GOAL OF THE EXERCISE
Give back every entry exactly; drop the pictures.

[Page images and extracted text]
========

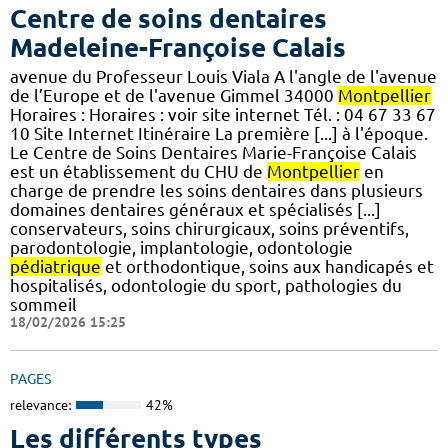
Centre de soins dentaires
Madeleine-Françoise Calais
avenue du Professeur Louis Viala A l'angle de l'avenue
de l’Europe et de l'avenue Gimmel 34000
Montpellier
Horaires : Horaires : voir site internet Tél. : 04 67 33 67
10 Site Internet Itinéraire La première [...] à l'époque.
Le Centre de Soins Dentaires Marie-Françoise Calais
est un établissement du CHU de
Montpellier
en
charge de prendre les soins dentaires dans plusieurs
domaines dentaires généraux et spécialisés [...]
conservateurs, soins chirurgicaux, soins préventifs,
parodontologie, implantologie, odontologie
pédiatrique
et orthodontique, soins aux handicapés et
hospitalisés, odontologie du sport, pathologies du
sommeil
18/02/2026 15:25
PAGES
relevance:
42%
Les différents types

========

RESULT OF THIS TASK
Centre de soins dentaires
Madeleine-Françoise Calais
avenue du Professeur Louis Viala A l'angle de l'avenue
de l’Europe et de l'avenue Gimmel 34000
Montpellier
Horaires : Horaires : voir site internet Tél. : 04 67 33 67
10 Site Internet Itinéraire La première [...] à l'époque.
Le Centre de Soins Dentaires Marie-Françoise Calais
est un établissement du CHU de
Montpellier
en
charge de prendre les soins dentaires dans plusieurs
domaines dentaires généraux et spécialisés [...]
conservateurs, soins chirurgicaux, soins préventifs,
parodontologie, implantologie, odontologie
pédiatrique
et orthodontique, soins aux handicapés et
hospitalisés, odontologie du sport, pathologies du
sommeil
18/02/2026 15:25
PAGES
relevance:
42%
Les différents types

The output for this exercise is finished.